17:00 - 18:30
Location: G08
Chair/s:
Daniel Flynn
Submission 117
Paying £1 or nothing in dictator games: Unexpected differences
PS6-G08-01
Presented by: Diego Jorrat
Pablo Brañas-Garza 1, Antonio Espín 2Diego Jorrat 1
1 Loyola Behavioral Lab, Universidad Loyola Andalucía
2 Universidad de Granada
We conducted an online Dictator Game experiment in which 1,195 participants decided how to split £1 with another participant (63% female, average age
32.2). The goal was to examine whether using real but low stakes, as is standard in online samples, vs. hypothetical money leads to differential outcomes.

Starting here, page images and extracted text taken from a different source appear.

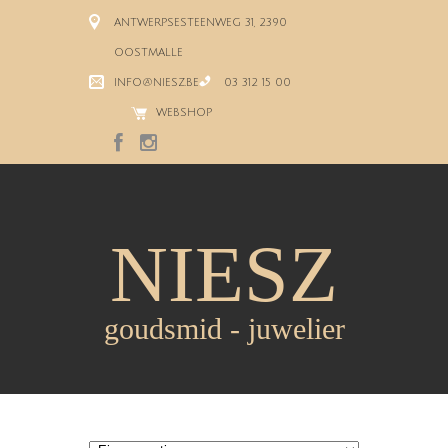
ANTWERPSESTEENWEG 31, 2390
OOSTMALLE
INFO@NIESZ.BE
03 312 15 00
WEBSHOP
NIESZ
goudsmid - juwelier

Participants were randomly assigned to one of three groups: those being paid for real, those with a 1/10 probability of being paid, and those not paid at all
(hypothetical condition). We find no significant differences in average giving across treatments. Unexpectedly, donation is less dispersed in the hypothetical
treatment, since participants’ choices tend to concentrate more around the egalitarian distribution. Finally, the likelihood of making purely selfish decisions does not differ across treatments, whereas hyper-generous choices are more common in monetary schemes than in the hypothetical one. All these findings go in general against expectations.